Tangerang, 1 desember 2021.

Mungkin semua orang tidak akan bisa tahu betapa rendahnya situasi yang dialaminya, bahkan bercerita pun enggan faham situasinya seperti apa, tidak tertindas dengan kesengsaraan tapi kesengsaraan yang menggiring diri untuk tertindas, faham sekali setiap manusia punya porsi fightnya masing-masing, tapi setiap manusia juga punya porsi breaknya masing-masing. Mata memandang ia tak berusaha, tapi tidak tahu seberapa keras ia mencoba untuk bangkit mengejar ketertinggalannya, telinga mendengar ia tidak berusaha, tapi tidak tahu bukan sekuat apa badannya menerima cercaan itu. Terkadang sulit sekali menerima kenyataan yang tidak sesuai ekspektasi kita. Halunya ingin mobil bmw nyatanya jangakan mobil motorpun tak kau genggam, begitu kira-kira kata sang pemimpi.
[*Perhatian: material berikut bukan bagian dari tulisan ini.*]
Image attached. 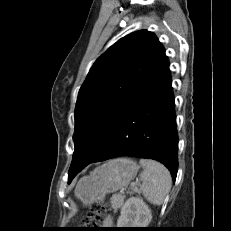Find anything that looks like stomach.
Segmentation results:
<instances>
[{
  "label": "stomach",
  "mask_w": 231,
  "mask_h": 231,
  "mask_svg": "<svg viewBox=\"0 0 231 231\" xmlns=\"http://www.w3.org/2000/svg\"><path fill=\"white\" fill-rule=\"evenodd\" d=\"M139 166L128 158L110 160L81 178L75 195L84 205L104 200L106 194L124 189L136 175Z\"/></svg>",
  "instance_id": "0dacf381"
}]
</instances>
Adakah yang salah dari diri? Kenapa begitu banyak problematika diri yang terus menghampiri, “sudah ku bilang cobaan ya cobaan kau terima saja, sudah kehendak sang maha kuasa”. Wait? bagaimana?  Apakah akan terus menerima keterpurukan dirimu? Apakah akan terus tertindas dengan kehinaan? Atau jadi buah bibir society? Memang sudah garis tangan sang maha esa, tapi jika terus lemah ya akan terus lemah.

Tau tidak yang lebih buruk dari masalahmu? Dirimu sendiri.

Dirimu sendiri lah yang tidak mau merubah ketertinggalan, keterpurukan mu, gagal kesatu kali itu artinya usahamu belum maksimal, gagal kedua kali tuhan sedang melihat mu memaksimalkan usahamu, gagal ketiga dan seterusnya, tuhan akan terus mencoba mu karena usahamu masih ada yang kurang, serta doa mu yang masih renggang.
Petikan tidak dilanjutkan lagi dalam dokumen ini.